According to Georgieva, although the global economy has shown resilience despite the conflict, many developing countries, particularly in Africa, are struggling with the fallout from surging energy costs.
“The global economy appears to be holding up, but this overall resilience masks significant disparities,” she said.
The IMF chief explained that oil prices have increased by approximately 30 percent since the conflict began, creating fresh inflationary pressures and putting additional strain on government finances in countries that rely heavily on imported fuel.
She noted that many African nations have limited fiscal space to cushion the impact of rising energy costs, making them especially vulnerable to external shocks.
“The strain is especially visible in Africa,” Georgieva stated.
According to her, countries such as Ethiopia, Malawi and Zambia have already experienced fuel shortages, while several others have seen significant increases in fuel prices, adding pressure on households and businesses.
The IMF boss also cautioned that the impact extends beyond the energy sector. Rising fuel costs are driving up the prices of fertilisers and food, raising concerns about food security in many low-income countries.

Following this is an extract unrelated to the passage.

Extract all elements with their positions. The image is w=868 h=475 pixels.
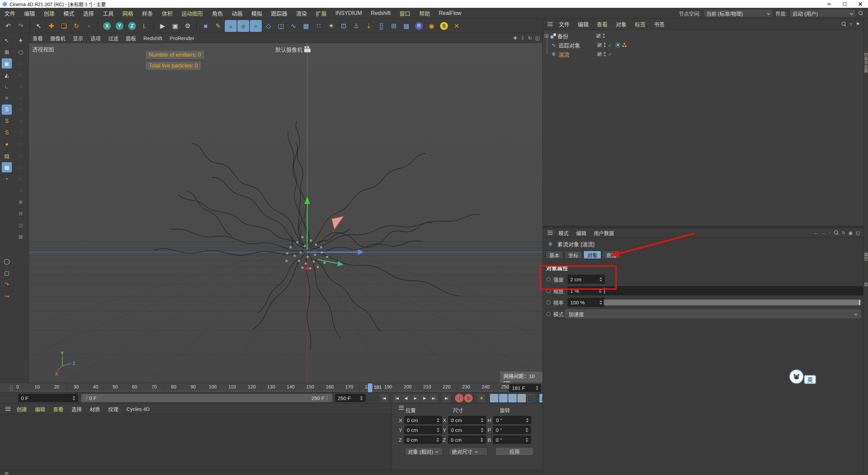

She warned that prolonged disruptions could make it difficult for farmers to access affordable agricultural inputs, potentially reducing crop production and worsening inflation.
Georgieva, however, noted that financial markets have remained relatively stable despite the uncertainty. She added that investments in technology sectors, particularly artificial intelligence and data centres, continue to support growth in some advanced economies.
She urged policymakers around the world to remain flexible and proactive in responding to evolving economic risks while protecting vulnerable populations from the effects of rising prices.
Georgieva further assured that the IMF remains committed to supporting affected countries through financial assistance, policy guidance and capacity-building programmes aimed at strengthening economic resilience in the face of global challenges.